The official, however, refused to divulge Tanaka’s shareholding structure to Radio VOP. Tanaka is being accused of trying to use the controversial indigenisation law to penetrate the already saturated Harare –Johannesburg route.
The state controlled weekly The Sunday Mail reported that Tanaka is being blocked by Intercape, owned by whites from entering the Zimbabwean market through plying the Johannesburg-Harare route which was advertised in the SA Government Gazette mid this year.

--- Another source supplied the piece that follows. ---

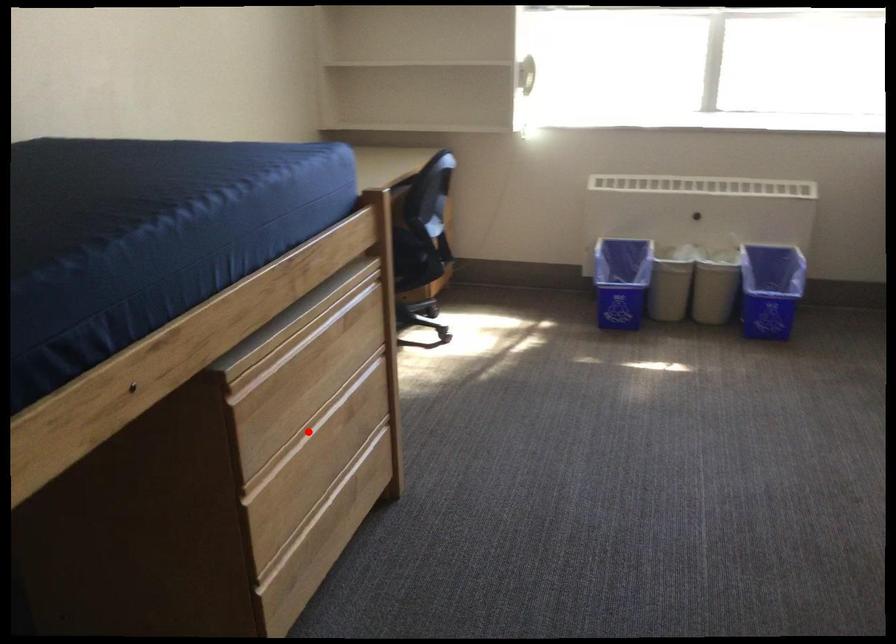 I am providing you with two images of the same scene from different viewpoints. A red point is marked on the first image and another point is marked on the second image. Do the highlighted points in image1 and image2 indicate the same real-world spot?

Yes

Tourism and Hospitality Industry Minister Walter Mzembi told Radio VOP: “Currently I am attending a debriefing meeting which ends late today but at the meantime I can confirm handling the case.”
Minister Mzembi last week was quoted by the Sunday Mail acknowledging his personal intervention in the case.
It is alleged that trouble started when Tanaka applied to South Africa’s Cross- Border Road Transport Agency (CBRTA) for a permit to ply the Johannesburg-Harare route which was advertised in the SA Government Gazette in June this year.
Tanaka is said to be arguing that Intercape wants to monopolise the luxury coaches’ segment on the Johannesburg-Harare route while at the same time it is offering semi-luxury coaches and service.